— Try it —
From the entries that follow, copy exactly the lines beginning at the line holding "zurücktrat, unfähig zu" and continuing through the line holding "mir geheim gehalten?".

— Recorded information —
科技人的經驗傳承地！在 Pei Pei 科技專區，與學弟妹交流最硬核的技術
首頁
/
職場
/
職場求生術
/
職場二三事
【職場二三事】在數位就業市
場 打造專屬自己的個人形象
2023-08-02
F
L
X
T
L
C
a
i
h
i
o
...
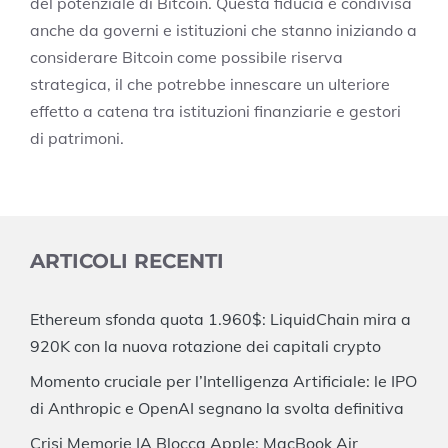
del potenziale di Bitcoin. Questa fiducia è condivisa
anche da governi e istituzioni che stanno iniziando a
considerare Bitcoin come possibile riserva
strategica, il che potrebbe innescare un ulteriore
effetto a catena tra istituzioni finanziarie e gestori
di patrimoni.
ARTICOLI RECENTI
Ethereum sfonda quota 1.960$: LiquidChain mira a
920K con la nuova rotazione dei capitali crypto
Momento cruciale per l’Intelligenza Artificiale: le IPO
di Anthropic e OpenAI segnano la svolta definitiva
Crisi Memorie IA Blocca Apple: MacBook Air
==
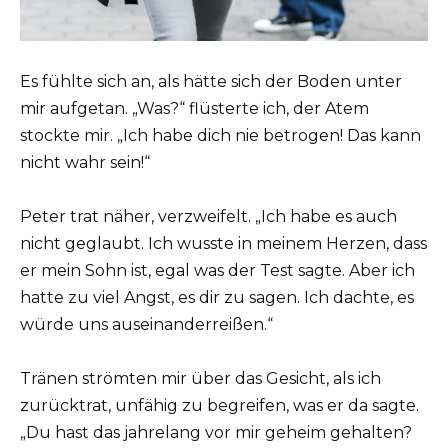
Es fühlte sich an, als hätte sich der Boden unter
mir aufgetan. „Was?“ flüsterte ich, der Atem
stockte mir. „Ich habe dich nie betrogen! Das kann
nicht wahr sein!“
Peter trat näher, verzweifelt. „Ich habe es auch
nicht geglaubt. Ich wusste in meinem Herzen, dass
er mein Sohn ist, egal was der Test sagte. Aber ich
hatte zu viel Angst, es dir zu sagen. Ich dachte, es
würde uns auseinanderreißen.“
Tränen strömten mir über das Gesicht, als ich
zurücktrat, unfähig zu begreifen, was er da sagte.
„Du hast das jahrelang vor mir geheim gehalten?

— Written answer —
zurücktrat, unfähig zu begreifen, was er da sagte.
„Du hast das jahrelang vor mir geheim gehalten?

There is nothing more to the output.